Instructions for the task: Repeat every line of the data exactly; no picture belongs in the copy.

Collected data:
********
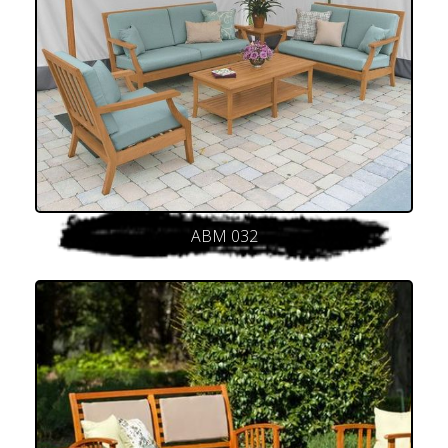
ABM 032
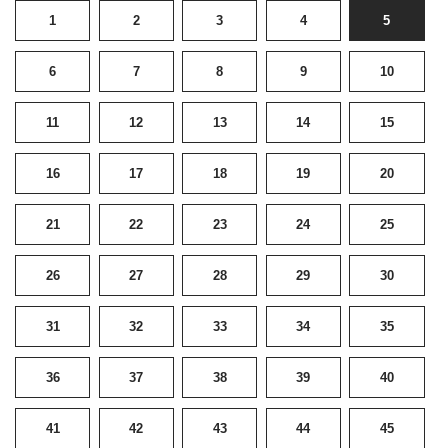
1
2
3
4
5
6
7
8
9
10
11
12
13
14
15
16
17
18
19
20
21
22
23
24
25
26
27
28
29
30
31
32
33
34
35
36
37
38
39
40
41
42
43
44
45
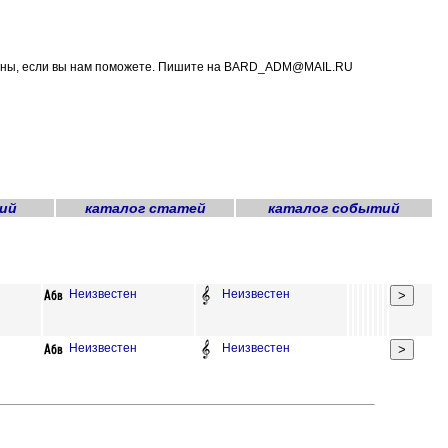
дарны, если вы нам поможете. Пишите на BARD_ADM@MAIL.RU
ий
каталог статей
каталог событий
Неизвестен
Неизвестен
Неизвестен
Неизвестен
********
Result of the task:
ABM 032
1
2
3
4
5
6
7
8
9
10
11
12
13
14
15
16
17
18
19
20
21
22
23
24
25
26
27
28
29
30
31
32
33
34
35
36
37
38
39
40
41
42
43
44
45
дарны, если вы нам поможете. Пишите на BARD_ADM@MAIL.RU
ий
каталог статей
каталог событий
Неизвестен
Неизвестен
Неизвестен
Неизвестен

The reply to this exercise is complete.